* What is being asked
Reproduce what is written in the records below exactly, and leave out the images.

[Start of Attachment]

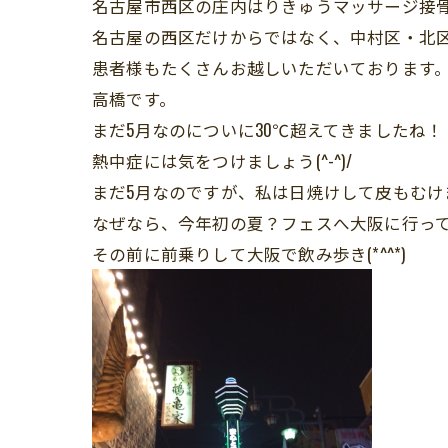
名古屋市西区の庄内はりきゅうマッサージ接
名古屋の西区だけからではなく、中村区・北
患者様もたくさんお越しいただいております
高橋です。
まだ5月なのについに30℃超えてきましたね！
熱中症には気をつけましょう(^-^)/
まだ5月なのですが、私は日焼けして皮もむけ
なぜなら、今年初の夏？フェスへ大阪に行っ
その前に前乗りして大阪で飲み歩き(*^^*)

[End of Attachment]

* Your response
名古屋市西区の庄内はりきゅうマッサージ接
名古屋の西区だけからではなく、中村区・北
患者様もたくさんお越しいただいております
高橋です。
まだ5月なのについに30℃超えてきましたね！
熱中症には気をつけましょう(^-^)/
まだ5月なのですが、私は日焼けして皮もむけ
なぜなら、今年初の夏？フェスへ大阪に行っ
その前に前乗りして大阪で飲み歩き(*^^*)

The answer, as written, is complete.